Task to carry out =>
Leaving out every picture, quote the data below exactly as it appears.

Stored items:
★ ★ ★ ★ ★

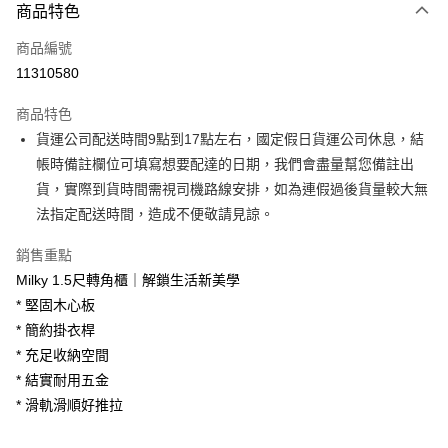
商品特色
信用卡一次付款
商品編號
信用卡分期付款
11310580
3 期 0 利率 每期
NT$2,933
21家銀行
商品特色
6 期 0 利率 每期
NT$1,466
21家銀行
合作金庫商業銀行
第一商業銀行
貨運公司配送時間9點到17點左右，國定假日貨運公司休息，結
華南商業銀行
彰化商業銀行
合作金庫商業銀行
第一商業銀行
LINE Pay
帳時備註欄位可填寫想要配達的日期，我們會盡量幫您備註出
上海商業儲蓄銀行
台北富邦商業銀行
華南商業銀行
彰化商業銀行
國泰世華商業銀行
兆豐國際商業銀行
貨，實際到貨時間需視司機路線安排，如為連假過後貨量較大無
Apple Pay
上海商業儲蓄銀行
台北富邦商業銀行
臺灣中小企業銀行
台中商業銀行
法指定配送時間，造成不便敬請見諒。
國泰世華商業銀行
兆豐國際商業銀行
匯豐（台灣）商業銀行
華泰商業銀行
街口支付
臺灣中小企業銀行
台中商業銀行
聯邦商業銀行
遠東國際商業銀行
銷售重點
匯豐（台灣）商業銀行
華泰商業銀行
悠遊付
元大商業銀行
永豐商業銀行
Milky 1.5尺轉角櫃｜解鎖生活新美學
聯邦商業銀行
遠東國際商業銀行
玉山商業銀行
星展（台灣）商業銀行
元大商業銀行
永豐商業銀行
* 堅固木心板
Google Pay
台新國際商業銀行
中國信託商業銀行
玉山商業銀行
星展（台灣）商業銀行
* 簡約掛衣桿
台灣樂天信用卡公司
台新國際商業銀行
中國信託商業銀行
大哥付你分期
* 充足收納空間
台灣樂天信用卡公司
相關說明
* 結實耐用五金
【大哥付你分期使用說明】
* 滑軌滑順好推拉
AFTEE先享後付
1.本服務由台灣大哥大提供，台灣大哥大用戶可立即使用無須另外申請。
2.付款方式選擇「大哥付你分期」，訂單成立後會自動跳轉到大哥付的交易
相關說明
流程，驗證手機門號後，選擇欲分期的期數、繳款截止日，確認付款後即完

★ ★ ★ ★ ★

Task answer =>
商品特色
信用卡一次付款
商品編號
信用卡分期付款
11310580
3 期 0 利率 每期
NT$2,933
21家銀行
商品特色
6 期 0 利率 每期
NT$1,466
21家銀行
合作金庫商業銀行
第一商業銀行
貨運公司配送時間9點到17點左右，國定假日貨運公司休息，結
華南商業銀行
彰化商業銀行
合作金庫商業銀行
第一商業銀行
LINE Pay
帳時備註欄位可填寫想要配達的日期，我們會盡量幫您備註出
上海商業儲蓄銀行
台北富邦商業銀行
華南商業銀行
彰化商業銀行
國泰世華商業銀行
兆豐國際商業銀行
貨，實際到貨時間需視司機路線安排，如為連假過後貨量較大無
Apple Pay
上海商業儲蓄銀行
台北富邦商業銀行
臺灣中小企業銀行
台中商業銀行
法指定配送時間，造成不便敬請見諒。
國泰世華商業銀行
兆豐國際商業銀行
匯豐（台灣）商業銀行
華泰商業銀行
街口支付
臺灣中小企業銀行
台中商業銀行
聯邦商業銀行
遠東國際商業銀行
銷售重點
匯豐（台灣）商業銀行
華泰商業銀行
悠遊付
元大商業銀行
永豐商業銀行
Milky 1.5尺轉角櫃｜解鎖生活新美學
聯邦商業銀行
遠東國際商業銀行
玉山商業銀行
星展（台灣）商業銀行
元大商業銀行
永豐商業銀行
* 堅固木心板
Google Pay
台新國際商業銀行
中國信託商業銀行
玉山商業銀行
星展（台灣）商業銀行
* 簡約掛衣桿
台灣樂天信用卡公司
台新國際商業銀行
中國信託商業銀行
大哥付你分期
* 充足收納空間
台灣樂天信用卡公司
相關說明
* 結實耐用五金
【大哥付你分期使用說明】
* 滑軌滑順好推拉
AFTEE先享後付
1.本服務由台灣大哥大提供，台灣大哥大用戶可立即使用無須另外申請。
2.付款方式選擇「大哥付你分期」，訂單成立後會自動跳轉到大哥付的交易
相關說明
流程，驗證手機門號後，選擇欲分期的期數、繳款截止日，確認付款後即完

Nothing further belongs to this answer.